Imagine a running faucet going unnoticed for 4 weeks. Phone services are like that.
Secondly, when the user does nothing different and suddenly gets these charges, can you really blame the user?
Imagine you work adjacent to the waterfront district, the Queen Mary happens to be docked there, and your phone calls are picked up by their tower and considered an international call - you've just racked up several hundred dollars for no apparent reason. Is it the user's fault?
Thirdly, there's no safeguards or limit switches in the system. You can't say to the phone company "I want service capped at $100 per month, alert me if it goes over".
You put the phone back in the cradle and the plunger switch doesn't disengage properly, the phone is still "off hook", and you go away for the weekend.
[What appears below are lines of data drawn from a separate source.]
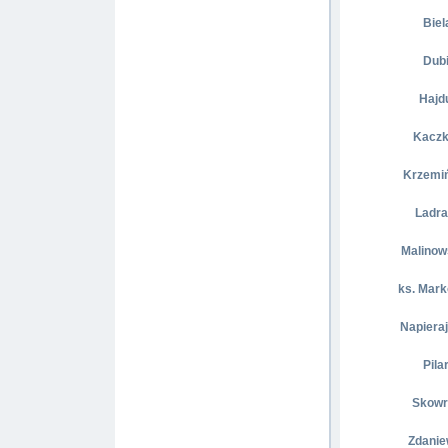
Biel
Dubi
Hajdu
Kacz
Krzemiń
Ladra
Malinow
ks. Mark
Napieraj
Pila
Skowr
Zdanie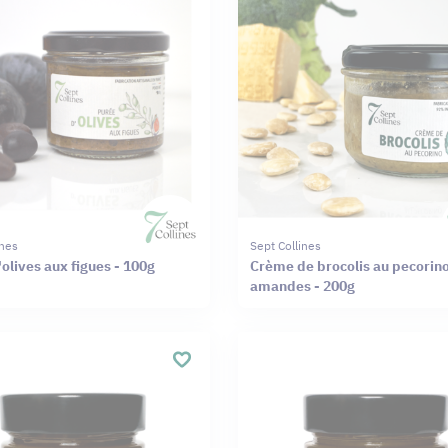
ines
Sept Collines
olives aux figues - 100g
Crème de brocolis au pecorin
amandes - 200g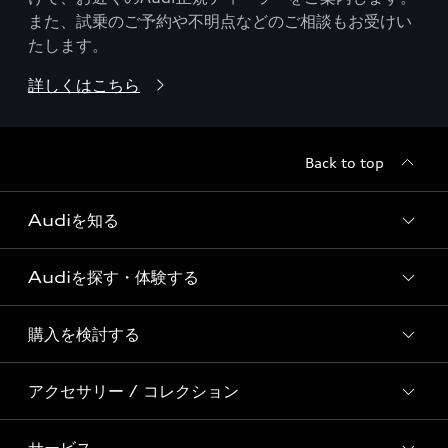
また、試乗のご予約や不明点などのご相談もお受けい
たします。
詳しくはこちら
Back to top
Audiを知る
Audiを探す・体験する
Audi ブランド
Story of Progress
購入を検討する
ディーラー検索
Audi Sport
新車在庫検索
アクセサリー / コレクション
モデル一覧
Formula 1®
試乗車・展示車検索
特別仕様モデル / 限定モデル
デジタルサービス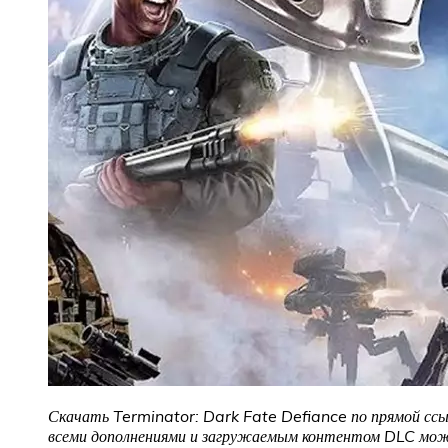
Скачать Terminator: Dark Fate Defiance
по прямой ссы
всеми дополнениями и загружаемым контентом DLC можн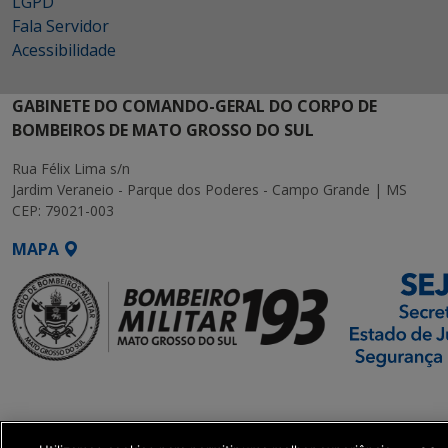
LGPD
Fala Servidor
Acessibilidade
GABINETE DO COMANDO-GERAL DO CORPO DE
BOMBEIROS DE MATO GROSSO DO SUL
Rua Félix Lima s/n
Jardim Veraneio - Parque dos Poderes - Campo Grande | MS
CEP: 79021-003
MAPA
SETDIG | Secretaria-
Executiva de
Transformação Digital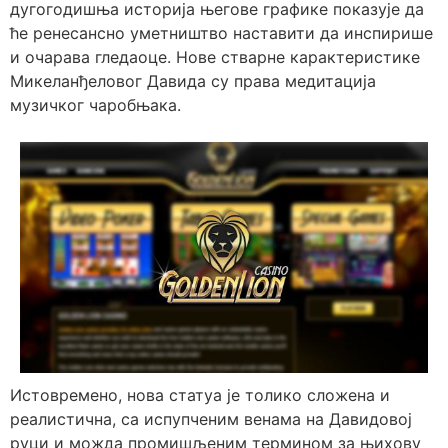
дугогодишња историја његове графике показује да
ће ренесансно уметништво наставити да инспирише
и очарава гледаоце. Нове стварне карактеристике
Микеланђеловог Давида су права медитација
музичког чаробњака.
Истовремено, нова статуа је толико сложена и
реалистична, са испупченим венама на Давидовој
руци и можда промишљеним термином за њихову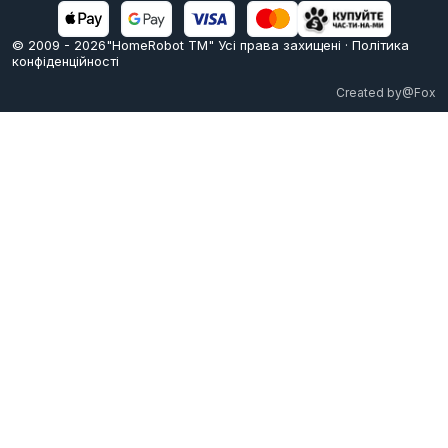
© 2009 -
2026
"HomeRobot ТМ" Усi права захищені
·
Політика
конфіденційності
Created by
@Fox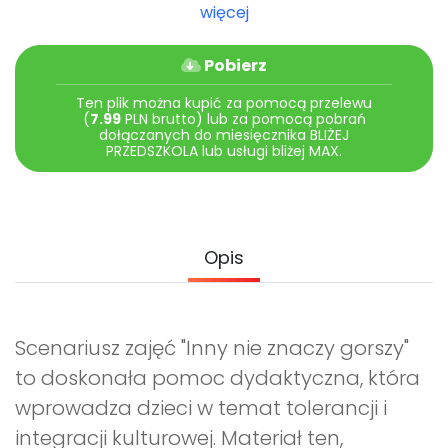
Archiwalne numery
więcej
Promocje
Pomoc
Pobierz
Ten plik można kupić za pomocą przelewu
(
7.99
PLN brutto) lub za pomocą pobrań
dołączanych do miesięcznika BLIŻEJ
PRZEDSZKOLA lub usługi bliżej MAX.
Opis
Scenariusz zajęć "Inny nie znaczy gorszy"
to doskonała pomoc dydaktyczna, która
wprowadza dzieci w temat tolerancji i
integracji kulturowej. Materiał ten,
When you get back, you've had a line open for 76 hours and will be billed accordingly (depending on your service plan).
And finally, and the one that gives people a burn about these issues, there's the issue of elites and the plebes.
You see, he *only* was able to get things straightened out because an elite was kind enough to help him. When he tried to straighten it out the phone company blew him off, but when an elite got involved it was sorted out immediately.
This sort of customer service - where the customer doesn't have to fight tooth-and-nail for everyday consideration from a big company, isn't available to you and me.
It's a perk of the elites.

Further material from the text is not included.